The ambulance was $800. The hospital stuff was, if you add everything up, like $80,000. However, the statement shows about half of it "denied" because (and I quote) "Payment included in allowance for another service".

What the hell does that mean? Did they try to bill Medicare twice for everything?

I'm too ticked off to call tomorrow and sit on the phone for hours on hold with Medicare and/or the hospital without screaming at someone. Nor can I log into my Medicare account 'cause IT WON'T LET ME!!!!

I swear, it would have been a lot cheaper to just die in my living room......I already have a pre-paid cremation policy.

OK, off the soapbox and the pity-party is over.
That's how I felt after my bill from November.
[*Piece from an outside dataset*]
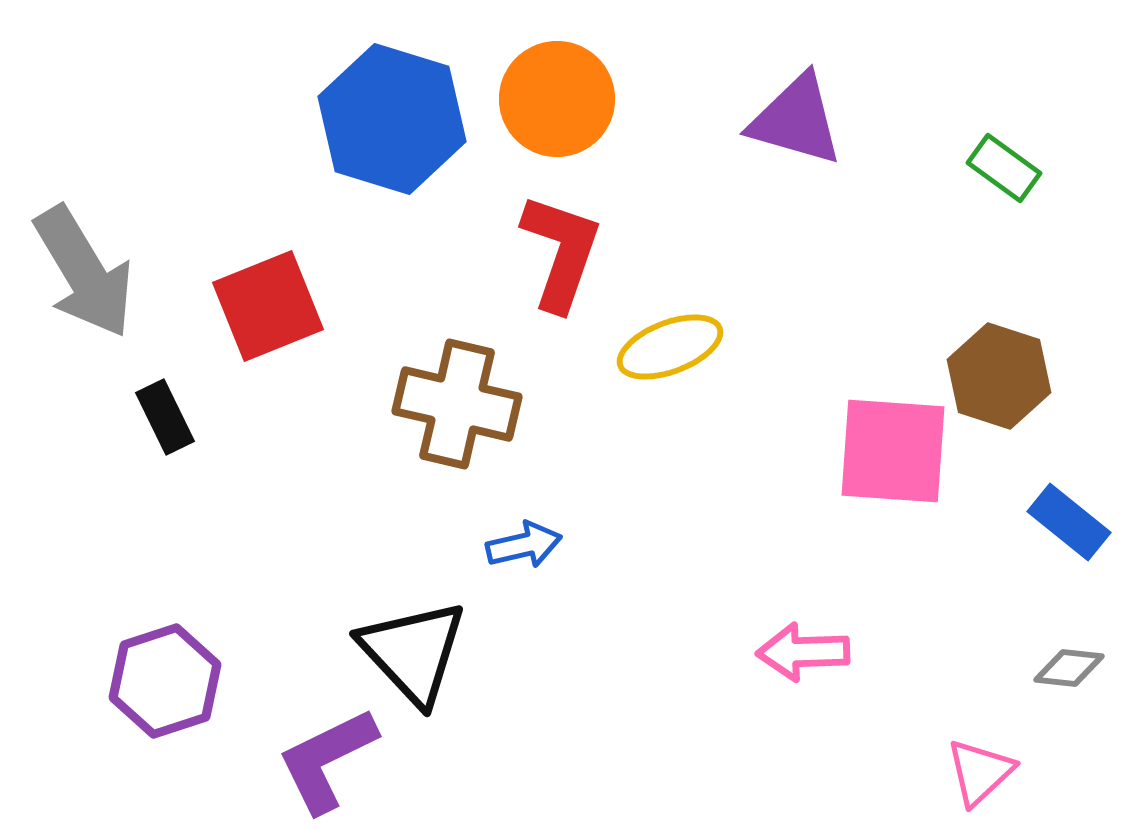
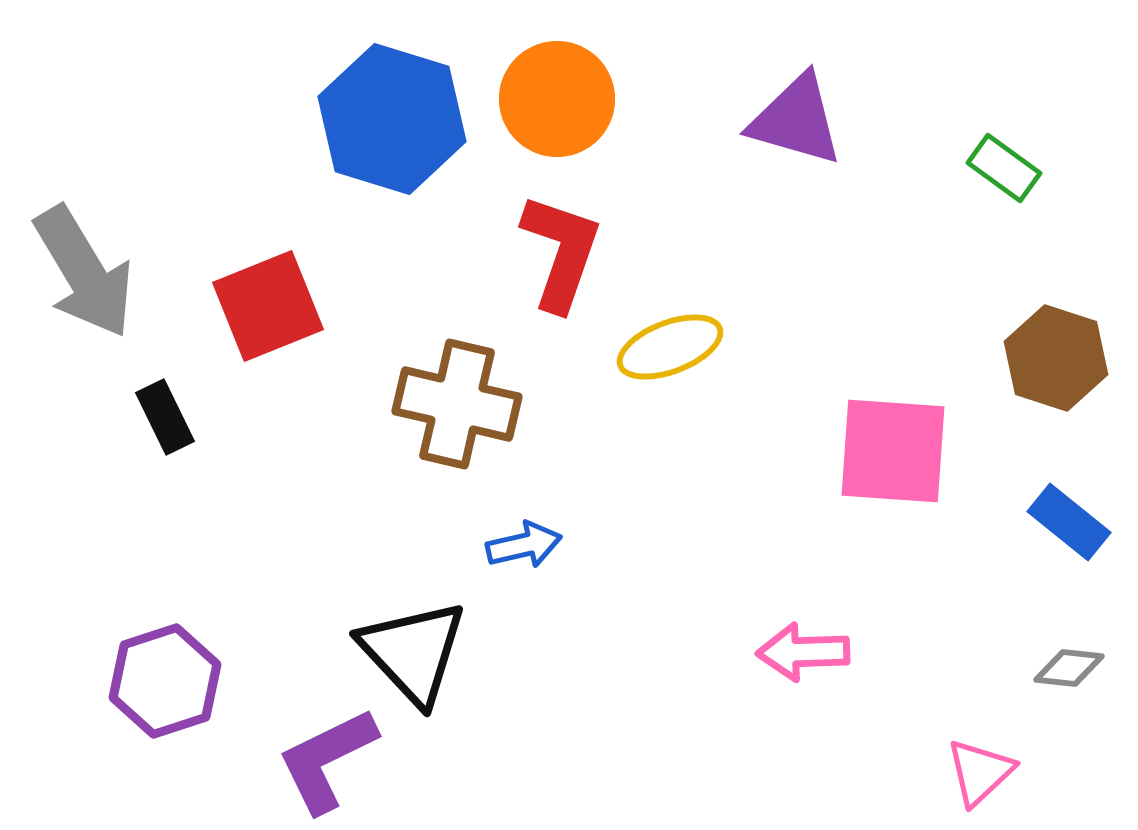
brown hexagon: moved 57 px right, 18 px up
I could've laid on the couch and just waited a few more minutes to black out and it woulda been over with.
 
Us pensioners here in Australia are so lucky we do not have to pay for ambulance and hospital stay. When I had a triple bypass back in 2011 I was in for 6 days and didn't pay one cent. I had the best nursing care, but the food was terrible. Then in 2021 I
had keyhole surgery for bowel cancer and was in for 4 days then discharged, still nil payment and I had my own room and the
best of care.
 
Us pensioners here in Australia are so lucky we do not have to pay for ambulance and hospital stay.

Just to clarify - whilst Medicare is nation wide and therefore same in all states - ambulance cover is not and so it varies from state to state

here in SA it is not free for pensioners or anybody else.

Ambulance insurance cover costs about $100 per person per year - well worth it when an ambualnce could cost thousands of dollars.
 
Our work provides an inexpensive emergency transport that I am told is also overseas called MASA. I pay $7 a paycheck and whatever the insurance doesn't pay MASA covers the rest.
 
I think a lot of that is also due to family history. My uncle died of colon cancer in his 50's so I've had colonoscopies every 5 years as recommended.
I understand your reasoning. I've never had a colonoscopy, but then I routinely decline most invasive screening. Six years ago, the urologist proposed a prostate biopsy due to an elevated PSA, which I declined as well. My PCP gives his input on these matters, but doesn't pursue screening I'm uncomfortable with.

The lady I posted about who got the colonoscopy and suffered damage from it, is in her 80s, and is somewhat of an exception, since she had already been hospitalized several times this year for a host of other unrelated medical issues, several of which will be ongoing indefinitely.

Here is one view from the Mayo Clinic regarding colonoscopy screening in advanced years.
 
To be fair, nearly all US hospital and doctor bills are reduced considerably by the time they're actually paid by Medicare, Medicaid or private insurance. The "negotiated" prices bear little resemblance to what's written on statements sent to patients.

The intent may be for us to feel grateful to have been given this expensive medical care and for us to be forever grateful for our "generous" medical benefits.

The game puts me in mind of big department stores that dramatically overprice merchandise so they can mark it down with a big "SALE" sign over the display.
 
To be fair, nearly all US hospital and doctor bills are reduced considerably by the time they're actually paid by Medicare, Medicaid or private insurance. The "negotiated" prices bear little resemblance to what's written on statements sent to patients.
I have a Medicare advantage plan & I've seen that reduction on statements. One instance as an example.

I don't remember the reduction amount on my spinal surgery but before reduction the hospital bill & surgeons bill totaled in excess of $850,000.00 my cost was $0.00.

The stay at a rehab center was the same no cost to me for the two week stay & physical therapists

I wonder what would have happened if I was uninsured.